HSBC’s Capital Protected Plan puts other ‘tax-beaters’ in the shade
HSBC has launched a new Capital Protected Plan to help investors maximise their ISA allowances and make the most of the newly increased Capital Gains Tax (CGT) allowances of £9,200 for single investors and £18,400 for qualifying couples.It combines 103 per cent participation in the growth of the FTSE 100 Index with 100 per cent capital protection. The investment term is five years and investors can rest assured that even if there has been no growth in the FTSE 100, they will still receive their deposit in full at the end of this period.
Malcolm Prince, head of multi-tie investments at HSBC comments: “The HSBC Capital Protected Plan allows us to offer a core capital protected product outside of an ISA Stocks and Shares wrapper for the first time. Returns will be liable to CGT as opposed to Income Tax, enabling customers to make use of their CGT allowance before being taxed on any gains.
“With less than one per cent of the adult population utilising their annual allowance this product serves as the perfect incentive for people to make the most of tax-efficient investments. This is particularly important now that the Chancellor proposes to raise the annual CGT limit to £9,200 for single investors from 6 April 2007.”
The aim of the HSBC Capital Protected Plan is to provide capital growth rather than income and CGT is payable on any gains in excess of the investor’s limit.
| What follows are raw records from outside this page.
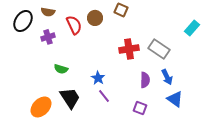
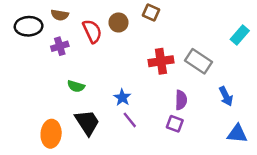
black ellipse: (23, 21) -> (29, 26), turned 55
blue arrow: (167, 77) -> (226, 96), moved
blue triangle: (175, 99) -> (237, 134), moved, turned -30
orange ellipse: (41, 107) -> (51, 134), turned -40
purple square: (140, 108) -> (175, 124), moved

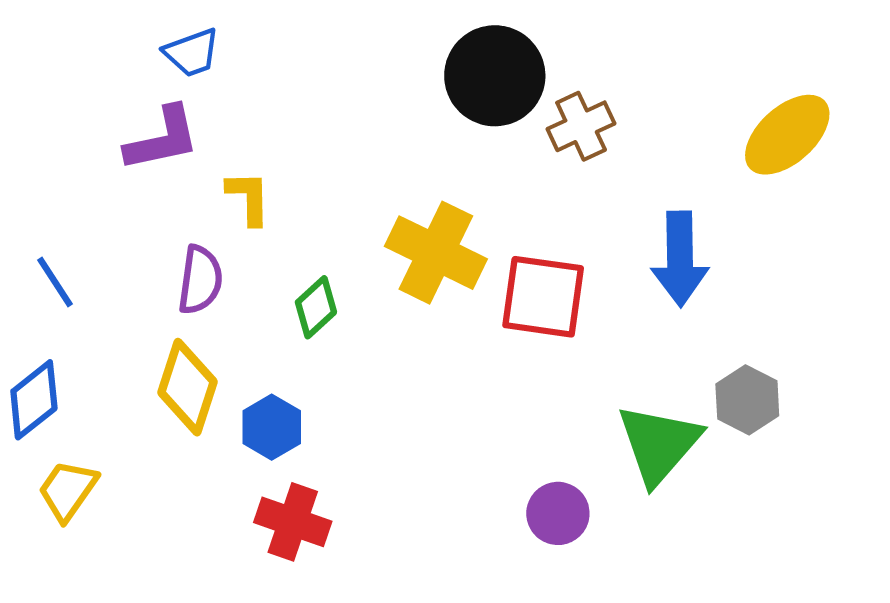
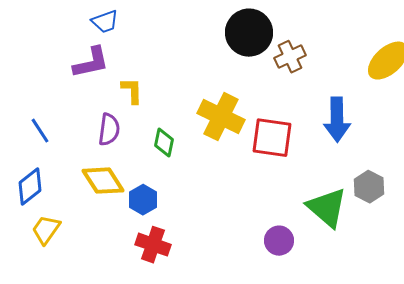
green diamond: (316, 307) -> (164, 143), turned -36
yellow diamond: (188, 387) -> (103, 181), turned -51
green triangle: (659, 444) -> (327, 208), turned -30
Based on the CGT annual allowance of £9,200 for 2007/08, and assuming plan growth of up to 25 per cent over the next five years, a single investor can potentially place over £50,000 (over £100,000 for joint investors) into the HSBC Capital Protected Plan without creating a CGT liability.
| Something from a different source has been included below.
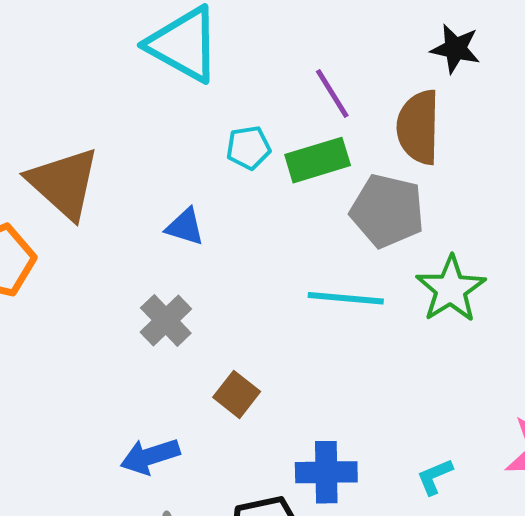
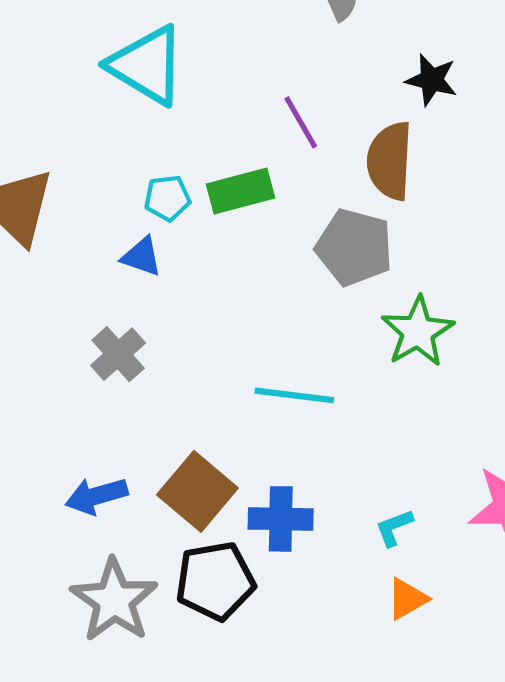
cyan pentagon: (248, 148) -> (167, 198), moved
green rectangle: (318, 160) -> (240, 191), moved
cyan line: (346, 298) -> (294, 395), moved
brown square: (237, 394) -> (197, 491), moved, size x1.6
For example, if a single investor was to utilise their ISA allowances for the 2006/7 and 2007/8 tax-years, and then make a further investment into the HSBC Capital Protected Plan, they could invest a total of £50,800 without the gains exceeding their annual CGT allowance.
For joint investors the investment figure doubles to £101,600 on the same assumptions - without the gains exceeding their annual CGT allowance.
Malcolm Prince, head of multi-tie investments at HSBC concludes: “Its simplicity coupled with the tax advantages on offer make this an ideal investment for typically cautious investors looking for a simple tax-efficient product.”